The most powerful tool you can give Claude Code today isn't another integration, but a way of talking to other programs. I mean Printing Press — a tool that turns any site or service into a CLI. Before I explain what a CLI is, one example shows the point: Claude Code was told "pull the ten newest posts from a given social platform" and pulled them — even though that platform offers no official way to connect. The whole operation moved more than 130,000 tokens of data, but only about two thousand of that reached Claude's memory: a clean summary instead of a raw heap of information.
First, the vocabulary: CLI, API, MCP
Let me start with three terms, because the whole piece revolves around them.
A CLI (command line interface) is a way of using a program by typing a command instead of clicking buttons. It's nothing new — it's how the command-line tools of Google, GitHub or Claude itself work, for instance. For an agent — a program that carries out tasks step by step on its own — it's the most convenient form.
An API (application programming interface) is the technical way one program asks another for data. In response it usually gets a large, raw bundle of information — often far more than is needed at that moment.
MCP (Model Context Protocol) is a newer standard for connecting tools to AI models. Its advantage is that the agent sees the list of available functions right away. Its drawback is that this list, along with the descriptions, takes up room in the model's memory every session, even if you don't use a given function at all.
While we're at it, it's worth recalling two terms that will come back below.

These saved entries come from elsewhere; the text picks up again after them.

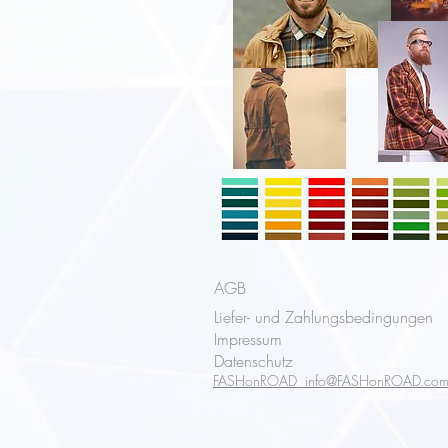
AGB
Liefer- und Zahlungsbedingungen
Impressum
Datenschutz
FASHonROAD info@FASHonROAD.co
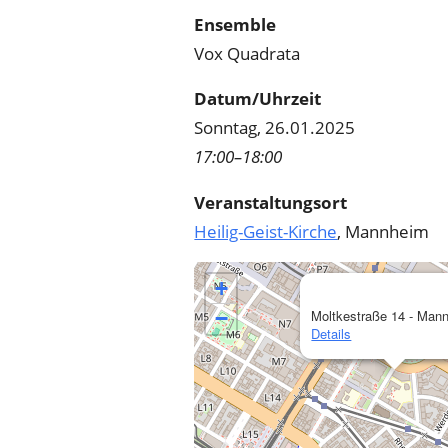
Ensemble
Vox Quadrata
Datum/Uhrzeit
Sonntag, 26.01.2025
17:00–18:00
Veranstaltungsort
Heilig-Geist-Kirche
, Mannheim
+
−
Moltkestraße 14 - Man
Details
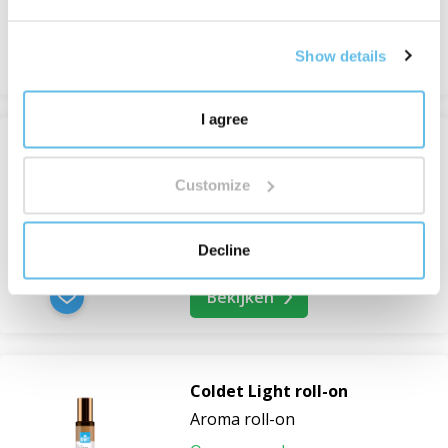
van 1 018 Kč
Show details
Bekijken
I agree
Coffee King
Customize
Koffie
Op voorraad
Decline
636 Kč
Bekijken
Coldet Light roll-on
Aroma roll-on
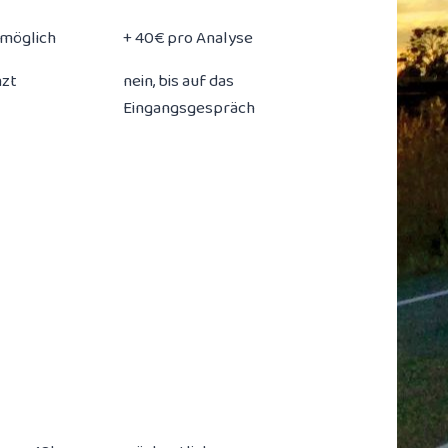
 möglich
+ 40€ pro Analyse
zt
nein, bis auf das
Eingangsgespräch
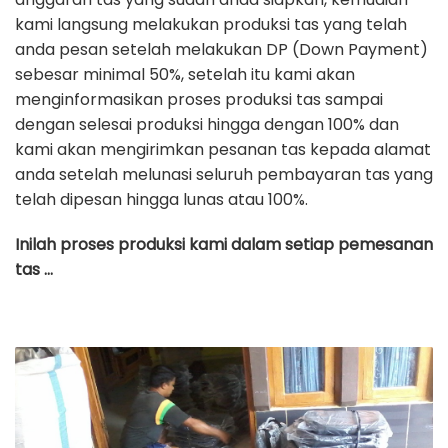
kami langsung melakukan produksi tas yang telah
anda pesan setelah melakukan DP (Down Payment)
sebesar minimal 50%, setelah itu kami akan
menginformasikan proses produksi tas sampai
dengan selesai produksi hingga dengan 100% dan
kami akan mengirimkan pesanan tas kepada alamat
anda setelah melunasi seluruh pembayaran tas yang
telah dipesan hingga lunas atau 100%.
Inilah proses produksi kami dalam setiap pemesanan
tas …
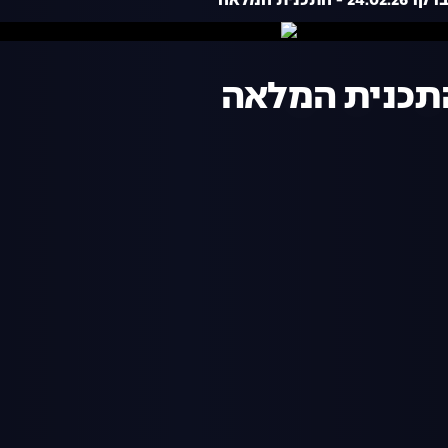
- התכנית המלאה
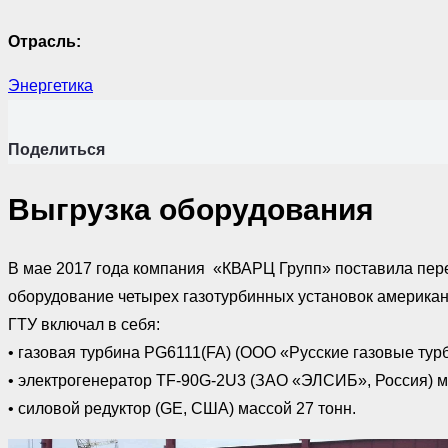
Отрасль:
Энергетика
Поделиться
Выгрузка оборудования
В мае 2017 года компания «КВАРЦ Групп» поставила пере
оборудование четырех газотурбинных установок американс
ГТУ включал в себя:
• газовая турбина PG6111(FA) (ООО «Русские газовые турб
• электрогенератор TF-90G-2U3 (ЗАО «ЭЛСИБ», Россия) м
• силовой редуктор (GE, США) массой 27 тонн.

A token is a fragment of text the model operates on — roughly a piece of a word; tokens are what you pay for and what usage is measured in. The context window is the amount of text the model "sees" at once: instructions, files, the earlier conversation. The more needless data reaches it, the faster it fills and the more the session costs.
Why a CLI beats an API and MCP
The heart of the difference is what reaches the context window. When an agent goes to an API, it gets the full, raw response — and all of it lands in memory. A CLI works differently: the heavy part of the work happens locally, and a short, finished summary comes back to the model. Hence the two thousand tokens instead of a hundred and thirty thousand in the example at the start.
Let me show you a concrete comparison from one test: on the same task, MCP used thirty-five times more tokens than the CLI, and reliability dropped from one hundred percent with the CLI to seventy-two percent with MCP as the tasks grew harder. It's a single benchmark, not a universal rule — but the difference is clear.
The remaining differences fall into a simple hierarchy. APIs were designed with code in mind, not agents paying for every token — hence the raw, bloated responses and occasional trouble with logging in or splitting results across pages. MCP solved the problem of discovering tools, but at the cost of a constant memory load from the descriptions of every function. A CLI is local, fast, returns finished, short text and lets you chain commands together.
From this follows a simple order of choice when you want Claude Code to talk to a tool. First check whether a CLI exists. If not, but there's an API — you can almost always build a CLI from an API. MCP remains the last option, when there's neither one nor the other.
What Printing Press is
Printing Press is two things at once: a library of ready-made CLIs and a factory that helps you build your own. The tool is fresh — a release from a few days ago. The library already holds around fifty ready-made commands, for sports scores, flight search, recipes and shopping sites, among others. The factory, meanwhile, lets you turn practically any tool into a CLI.
Here lies the most interesting promise. Most of the sites an agent would use offer no convenient API. Some are even protected against automated data fetching. Printing Press lets you build your own CLI for them anyway — for instance, for the social platform from the start of the piece, which offers no official way to connect. The tool studied how it works on its own and reconstructed the commands needed. The whole process usually takes about ten minutes — and to my mind that's exactly where the crux lies: without a factory like this, most of us wouldn't build that CLI at all.
How to get it running and build your own CLI
Getting started is simple: you just give Claude Code the addresses of the Printing Press sites and ask it to install — the ready starter kit and the factory, without which you can't create new commands. One technical prerequisite is Go, a free, open programming language created by Google, well suited to building command-line tools. You can have Claude Code download that too — it takes about a minute.
Building your own CLI comes down to describing in plain language what you need: "build a command that pulls articles from this site," for example. Claude Code studies the site on its own, checks the available functions, then generates the finished CLI and tests it. Think of a program you use often that doesn't have a good API — that's a good candidate for your first command of your own.
Two boundaries matter here. First, login data — keys, access tokens, passwords — doesn't go into the CLI script itself, but into a separate, private configuration file, exactly as with an API. That way the finished command can be safely packed into a repository and shared with the team, with each person supplying their own key. Second, a CLI doesn't get around a service's limits. If a given service allows a certain number of operations a day, that limit holds through the CLI too — the tool changes the way you talk, not the rules on the other side.
What follows from this
The value of Printing Press isn't that a single command does more than the same service's API. It's something broader: the ability to turn almost any tool into a CLI and run all your work through commands instead of through raw APIs and memory-hungry MCP servers. For someone working with Claude Code, that means fewer tokens spent on each query, a cleaner context window and more predictable behavior on harder tasks. Before you connect another tool through MCP, it's worth asking a simple question: couldn't this be handled with a command instead.